Теперь у него было предостаточно времени припомнить все те долгие часы, когда он мечтал о возвращении папы домой хотя бы на Рождество, всю грубость и отстраненность мамы из-за разговоров об этом. Его никудышный побег на площадь к олененку и папочку, который убежал тогда вместо того, чтобы откликнуться на зов, хотя, возможно, все же это был и не он вовсе. Как сильно злилась тогда мамочка, как ругалась и называла его своим испытанием. Теперь малыш в полной мере осознал, что она даже не пыталась перестать так думать о нем. Просто избавилась от своего испытания… А оно взяло и вернулось.
— Я хотел, чтобы мы были все вместе… Как живет Даг.
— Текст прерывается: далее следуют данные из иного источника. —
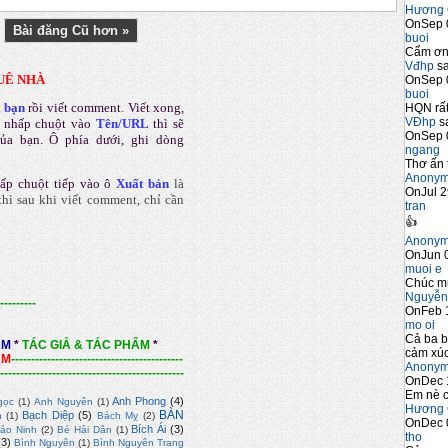
Hương 
OnSep 
Bài đăng Cũ hơn »
buoi
Cẩm ơn 
Vđhp
sa
UÊ NHÀ
OnSep 
buoi
a bạn
rồi viết comment
.
Viết xong,
HQN rất
VĐhp
sa
 nhấp chuột vào
Tên/URL
thì sẽ
OnSep 
của bạn. Ô phía dưới, ghi dòng
ngang
Thơ ấn 
Anony
ấp chuột tiếp vào ô
Xuất bản
là
OnJul 2
hì sau khi viết comment, chỉ cần
tran
👍
Anony
OnJun 0
muoi e
Chúc m
Nguyễn
---------
OnFeb 
mo oi
Cả ba b
ẨM
*
TÁC GIẢ & TÁC PHẨM
*
cảm xúc
ẨM
-------------------------------------------
Anony
----------------------------------------------
OnDec 
Em nè c
Anh Phong
(4)
gọc
(1)
Anh Nguyên
(1)
Hương 
BÀN
Bạch Diệp
(5)
n
(1)
Bách Mỵ
(2)
OnDec 
Bích Ái
(3)
ảo Ninh
(2)
Bé Hải Dân
(1)
tho
(3)
Bình Nguyên
(1)
Bình Nguyên Trang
Томми поспешил спрятаться под одеялом, чтобы папа не видел, как он окончательно расклеивается. Вчера ночью ему было так тяжело, что сдерживаться не представлялось возможным, но сегодня… Сегодня он даже постарался быть тем радостным и веселым малышом, которого папочка так любил. Но хватило этого явно ненадолго. Тому хотелось горько и громко плакать, его сердечко, казалось, упало и раскололось на множество частей, словно хрупкий стакан. Как бы все вернуть обратно, когда еще ничего страшного не случилось. Ведь мама с папой были здесь, рядом с ним. Они сильно ругались из-за него, и вместо любви и тепла в доме царили обида и злость. Как же Том хотел выгнать этих незваных гостей, чтобы они даже не смели портить его добрые детские мечты!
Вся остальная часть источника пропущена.